Guide to Judiciary Policies and Procedures, Volume II, Chapter III, p. III-1.

If the spousal relationship is analogous to the partner judge relationship, then a part-time magistrate judge would have difficulty presiding in a district where the spouse was an assistant United States attorney except where the prosecutor appeared only in civil cases. But we do not find that the relationship of spouses and current law partners is analogous. The sharing of income among spouses on annual fixed salaries is very different from the sharing of a law firm's income among partners whose draw depends on the firm's income. The income varies from year to year and so may the partners' percentages. Moreover, reputation and standing are more important to the annual economic success of a law firm than they are to a married couple each holding a government job. While, under other circumstances, the analogy between partner and spouse may be close enough to require application to spouses of the law partner conflict rules, the situation of spouses both employed in government service does not.

For the foregoing reasons, the Committee has determined to rescind its earlier advice on this issue and to render this opinion advising that there is no impropriety in the appointment of a magistrate judge whose spouse is employed by the United States attorney's office in a division of the district different from the magistrate judge.
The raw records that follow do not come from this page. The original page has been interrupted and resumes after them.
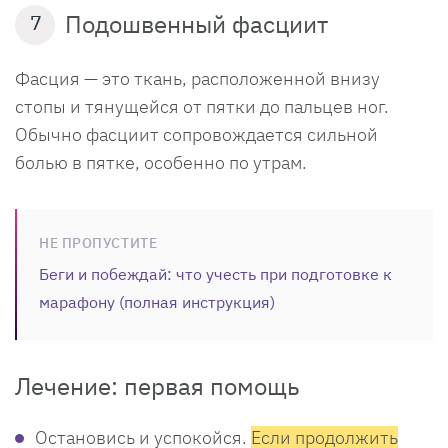
Подошвенный фасциит
7
Фасция — это ткань, расположенной внизу
стопы и тянущейся от пятки до пальцев ног.
Обычно фасциит сопровождается сильной
болью в пятке, особенно по утрам.
НЕ ПРОПУСТИТЕ
Беги и побеждай: что учесть при подготовке к
марафону (полная инструкция)
Лечение: первая помощь
Остановись и успокойся.
Если продолжить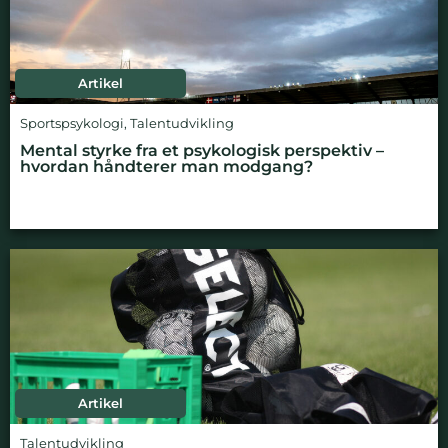
Artikel
Sportspsykologi
,
Talentudvikling
Mental styrke fra et psykologisk perspektiv –
hvordan håndterer man modgang?
Artikel
Talentudvikling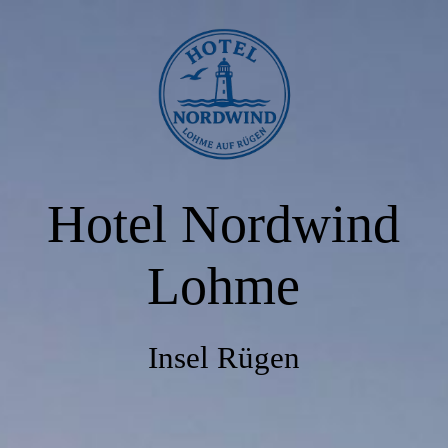
HOME
PREISE & ANGEBOTE
Hotel Nordwind
ZIMMER
Lohme
RESERVIERUNG
Insel Rügen
RESTAURANT SEEKISTE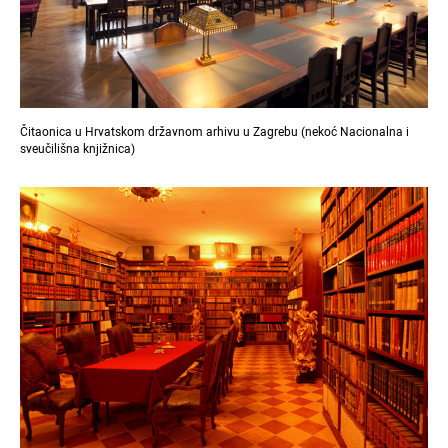
Čitaonica u Hrvatskom državnom arhivu u Zagrebu (nekoć Nacionalna i
sveučilišna knjižnica)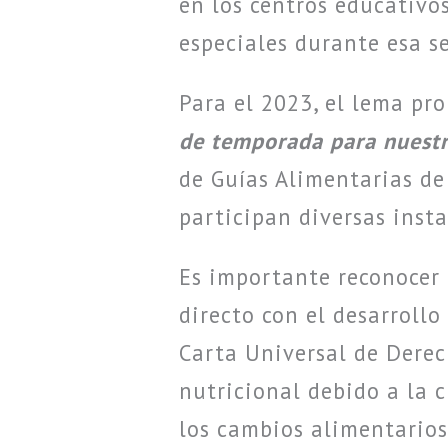
en los centros educativo
especiales durante esa 
Para el 2023, el lema pro
de temporada para nuestr
de Guías Alimentarias de 
participan diversas insta
Es importante reconocer 
directo con el desarroll
Carta Universal de Derec
nutricional debido a la c
los cambios alimentarios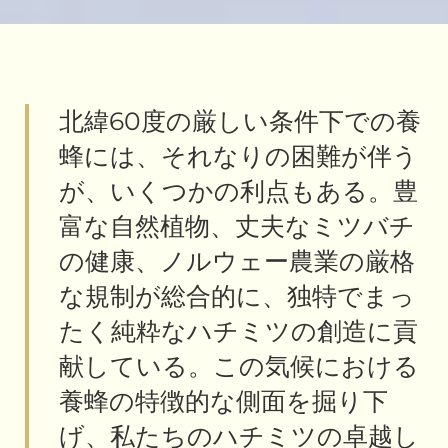
北緯60度の厳しい条件下での養
蜂には、それなりの困難が伴う
が、いくつかの利点もある。豊
富な自然植物、丈夫なミツバチ
の健康、ノルウェー農業の厳格
な規制が総合的に、独特でまっ
たく純粋なハチミツの創造に貢
献している。この気候における
養蜂の特徴的な側面を掘り下
げ、私たちのハチミツの卓越し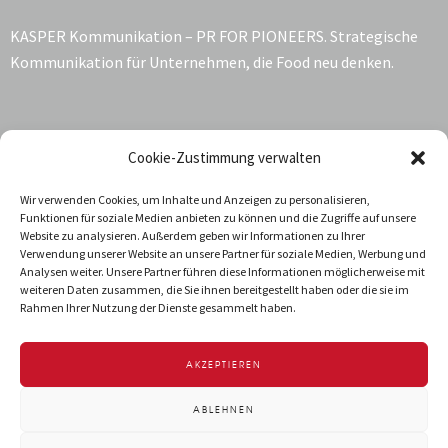
KASPER Kommunikation – PR FOR PIONEERS. Strategische
Kommunikation für Unternehmen, die Food neu denken.
Kontakt:
Cookie-Zustimmung verwalten
Katrin Kasper
Wir verwenden Cookies, um Inhalte und Anzeigen zu personalisieren,
Funktionen für soziale Medien anbieten zu können und die Zugriffe auf unsere
Jarrestraße 68
Website zu analysieren. Außerdem geben wir Informationen zu Ihrer
22303 Hamburg
Verwendung unserer Website an unsere Partner für soziale Medien, Werbung und
Deutschland
Analysen weiter. Unsere Partner führen diese Informationen möglicherweise mit
weiteren Daten zusammen, die Sie ihnen bereitgestellt haben oder die sie im
T +49 40 288 034-92
Rahmen Ihrer Nutzung der Dienste gesammelt haben.
info@kasper-kommunikation.de
AKZEPTIEREN
IMPRESSUM
DATENSCHUTZ
ABLEHNEN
We believe this is a reliable procedure to insure that neither the spouse nor anyone supervised by the spouse would be assigned to or have any involvement with the cases before the magistrate judge.

April 16, 1979
Revised May 27, 1994
Reviewed January 16, 1998

1. 1 We express no opinion on the propriety of simultaneous service of one spouse as judge and another as prosecutor in a very small district where such service would cause significant distortion in the allocation of caseloads.